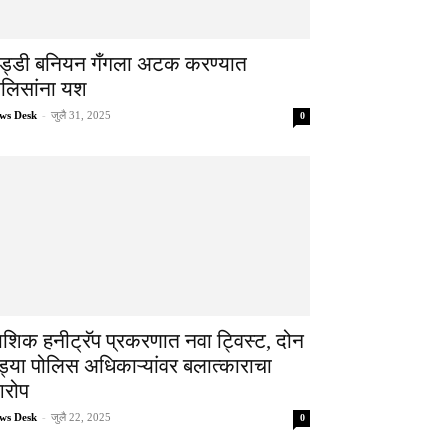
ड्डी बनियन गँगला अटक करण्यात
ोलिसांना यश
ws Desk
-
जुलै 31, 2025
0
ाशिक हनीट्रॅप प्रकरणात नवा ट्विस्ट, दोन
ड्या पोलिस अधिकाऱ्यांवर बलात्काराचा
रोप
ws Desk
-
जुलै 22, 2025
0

**ABOUT THIS EXERCISE:** Quote the material word for word, dropping any images it holds.

**OUTPUT:**
ड्डी बनियन गँगला अटक करण्यात
ोलिसांना यश
ws Desk
-
जुलै 31, 2025
0
ाशिक हनीट्रॅप प्रकरणात नवा ट्विस्ट, दोन
ड्या पोलिस अधिकाऱ्यांवर बलात्काराचा
रोप
ws Desk
-
जुलै 22, 2025
0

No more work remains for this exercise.